Aber wie mag die junge Mathilde, die in England liebevoll „Maud“ genannt wurde, dieses Braun­schweig bei ihrem Eintreffen wohl erlebt und empfunden haben? Von den Höfen in Frank­reich, an denen die Trouba­doure das hohe Lied ihrer Eltern sangen, an denen Kunst und Literatur durch Eleonore von Aquita­nien gefördert wurden, jetzt auf die Okerinsel in eine wohl eher beschei­dene, kleine Burg versetzt?

Heute weiß die Forschung, dass mit Mathilde Planta­genet in Braun­schweig ein „Hauch von Poitiers“ einzog, sie verwirk­lichte nach und nach einiges von dem, das sie in ihrer Heimat kennen und lieben gelernt hatte. Das höfische Leben mit Kunst und Kultur zog am Braun­schweiger Hof ein, man nimmt an, dass auf Anregung Mathildes auch der Pfaffe Konrad die deutsche Fassung des Roland­liedes schuf, und vermut­lich geht auch Eilhart von Obergs Fassung von „Tristant und Isalde“ auf ihr Einwirken zurück.

Im neuen Theater­stück der Heinrich-Saga, Teil 4, mit dem Titel „Der Löwe heiratet“ wird die Ankunft der jungen Mathilde in Braun­schweig darge­stellt. Die erst achtzehn­jäh­rige Lena Ahrens spielt Mathildes Ankunft sehr überzeu­gend – man fühlt sich in die damalige Zeit versetzt und leidet mit der jungen Prinzessin.

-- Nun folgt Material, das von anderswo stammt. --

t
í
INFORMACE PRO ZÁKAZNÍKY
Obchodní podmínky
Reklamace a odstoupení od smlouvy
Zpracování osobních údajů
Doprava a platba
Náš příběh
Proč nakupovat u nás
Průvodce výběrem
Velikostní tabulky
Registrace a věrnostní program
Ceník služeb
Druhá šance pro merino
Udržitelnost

Eine Auffüh­rung des aktuellen Stückes gibt es am Sonntag, 17.Dezember, also am 3. Advent, im histo­ri­schen Maschi­nen­saal des Steigen­berger Parkho­tels in Braun­schweig. Karten sind in der Tourist­Info und im Hotel erhält­lich.

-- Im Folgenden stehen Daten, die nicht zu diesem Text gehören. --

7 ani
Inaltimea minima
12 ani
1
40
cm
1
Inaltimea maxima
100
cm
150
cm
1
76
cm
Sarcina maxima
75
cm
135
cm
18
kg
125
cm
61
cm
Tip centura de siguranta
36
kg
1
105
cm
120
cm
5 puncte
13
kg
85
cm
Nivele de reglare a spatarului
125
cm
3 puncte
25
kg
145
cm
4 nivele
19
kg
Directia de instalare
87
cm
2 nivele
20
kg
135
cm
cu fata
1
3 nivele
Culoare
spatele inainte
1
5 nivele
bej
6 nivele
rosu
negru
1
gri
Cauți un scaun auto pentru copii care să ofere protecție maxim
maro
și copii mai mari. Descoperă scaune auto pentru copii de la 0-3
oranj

Mathilde Planta­genet kommt sowohl in der Literatur als auch in ihrer Wahrneh­mung viel zu kurz. Neben dem Bühnen­stück wird Mathilde hierzu­lande noch auch auf eine andere besondere Weise geehrt: Von sofort an  gibt es ein Bier mit dem Namen „Mathildes Hochzeits­bier“, das als Sonder­ab­fül­lung in der Tourist­Info und bei der Buchhand­lung Graff erhält­lich ist.